Sparse Compressed Sensing based Classifiers for -omics mass-data


This research is carried out in the framework of Matheon supported by Einstein Foundation Berlin.


Project heads: Tim Conrad (FU), Gitta Kutyniok (TU), Christof Schütte (FU)
Staff: Nada Cvetcovic, Martin Genzel
External cooperations: Jan Vybiral (Charles University Prague)

Project Background

Tumor diseases rank among the most frequent causes of death in Western countries coinciding with an incomplete understanding of the underlying pathogenic mechanisms and a lack of individual treatment options. Hence, early diagnosis of the disease and early relapse monitoring are currently the best available options to improve patient survival. This calls for two things: (1) identification of disease specific sets of biological signals that reliably indicate a disease outbreak (or status) in an individual. We call these sets of disease specific signals \emph{fingerprints} of a disease. And (2), development of new classification methods allowing for robust identification of these fingerprints in an individual's biological sample. In this project we will use -omics data sources, such as proteomics or genomics. The advantage of -omics data over classical (e.g. blood) markers is that for example a proteomics data set contains a snapshot of almost all proteins that are currently active in an individual, opposed to just about 30 values analyzed in a classical blood test. Thus, it contains orders of magnitudes more potential information and describes the medical state of an individual much more precisely. However, to date there is no gold-standard of how to reliably and reproducible analyze these huge data sets and find robust fingerprints that could be used for the ultimate task: (early) diagnostics of cancer.

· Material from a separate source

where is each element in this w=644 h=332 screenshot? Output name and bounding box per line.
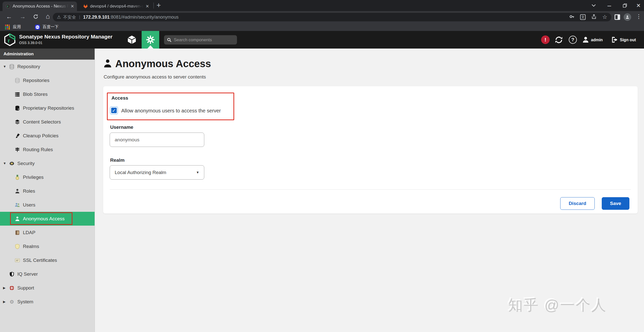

Problems and (some) hope: -omics data is ultra high-dimensional and very noisy - but only sparsely filled with information

Biological -omics data (e.g. proteomics or genomics data) is typically very large (millions of dimensions), which increases the complexity of algorithms for analyzing the parameter space significantly or makes them even infeasible. At the same time, this data exhibits a very particular structure, in the sense that it is highly sparse. Thus the information content of this data is much lower than its actual dimension seems to suggest, which is the requirement for any dimension reduction with small loss of information.

However, the sparsity structure of this data is highly complex, since not only do the large entries exhibit a particular clustering with the amplitudes forming Gaussian-like shapes, but also the noise affecting the signal is by no means Gaussian noise -- a customarily assumed property. In addition, considering different sample sets, those clusters also slightly differ in the locations from sample set to sample set, hence also do not coincide with normal patterns such as joint sparsity.

This means, although the data is highly sparse, the sparsity structure as well as the noise distribution is non-standard. However, specifically adapted automatic - without cumbersome by-hand-identification of significant values - dimension reduction strategies such as compressed sensing have actually never been developed for instance for proteomics data. In our project, such a dimension reduction step will be a crucial ingredient and shall precede the analysis of parameter space, thereby then enabling low complexity algorithms.

The major challenge in these applications is to extract a set of features, as small as possible, that accurately classifies the learning examples.

The goal

In this project we aim to develop a new method that can be used to solve this task: the identification of minimal, yet robust fingerprints from very high-dimensional, noisy -omics data. Our method will be based on ideas from the areas of compressed sensing and machine learning.


We have developed a unified framework for high-dimensional estimation of structured signals. Our framework has the advantage of being fairly general, particularly including a large class of (non-)linear observation models and convex loss functions for signal recovery. Furthermore, we could show that the results of our first algorithmic development outperform competing approaches with respect to prediction accuracy especially in the "very sparse model''-setting, i.e., when seeking for a model with only a very few features (e.g., less than 10). These results are evaluated and validated in significant medical applications.